■ **Brief**: From the line that holds "Word abonnee" to the last line below, retype everything exactly and nothing else; omit pictures.

■ **The records**:
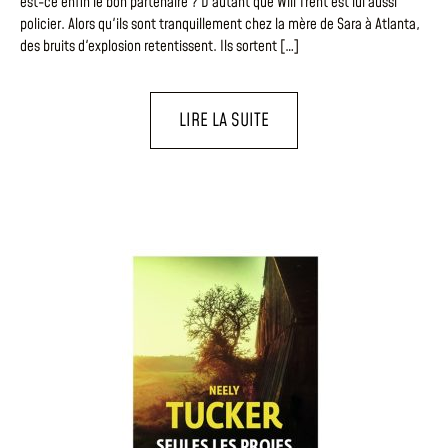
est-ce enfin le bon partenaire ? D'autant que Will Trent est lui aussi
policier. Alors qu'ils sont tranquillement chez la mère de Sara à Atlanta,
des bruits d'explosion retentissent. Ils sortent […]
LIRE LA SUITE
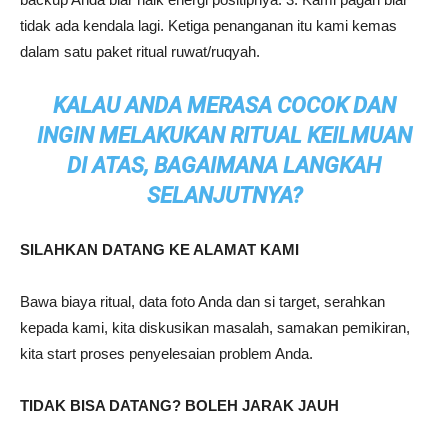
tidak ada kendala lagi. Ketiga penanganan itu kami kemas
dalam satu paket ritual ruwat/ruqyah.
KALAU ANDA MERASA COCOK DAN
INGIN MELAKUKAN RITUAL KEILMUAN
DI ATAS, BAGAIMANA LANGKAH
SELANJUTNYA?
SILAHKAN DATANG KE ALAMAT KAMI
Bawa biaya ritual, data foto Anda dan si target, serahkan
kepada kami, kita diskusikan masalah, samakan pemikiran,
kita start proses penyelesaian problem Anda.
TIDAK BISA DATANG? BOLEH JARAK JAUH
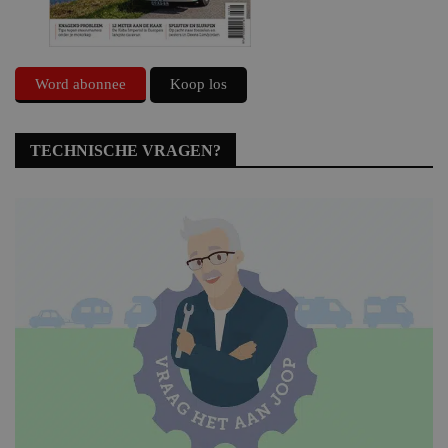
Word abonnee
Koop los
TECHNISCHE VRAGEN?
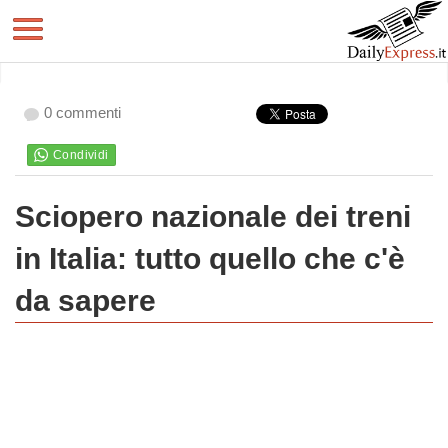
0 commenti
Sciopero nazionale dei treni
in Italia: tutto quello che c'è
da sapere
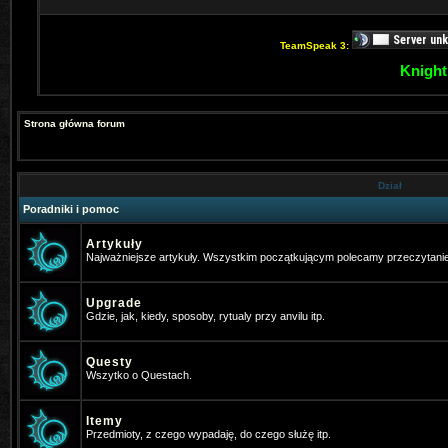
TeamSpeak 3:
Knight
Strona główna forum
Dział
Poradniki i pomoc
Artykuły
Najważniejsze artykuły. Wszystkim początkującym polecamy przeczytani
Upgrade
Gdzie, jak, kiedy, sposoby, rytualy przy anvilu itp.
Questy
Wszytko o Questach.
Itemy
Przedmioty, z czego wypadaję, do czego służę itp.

■ **Response to this task**:
Word abonnee
Koop los
TECHNISCHE VRAGEN?
0 commenti
Sciopero nazionale dei treni
in Italia: tutto quello che c'è
da sapere
TeamSpeak 3:
Knight
Strona główna forum
Dział
Poradniki i pomoc
Artykuły
Najważniejsze artykuły. Wszystkim początkującym polecamy przeczytani
Upgrade
Gdzie, jak, kiedy, sposoby, rytualy przy anvilu itp.
Questy
Wszytko o Questach.
Itemy
Przedmioty, z czego wypadaję, do czego służę itp.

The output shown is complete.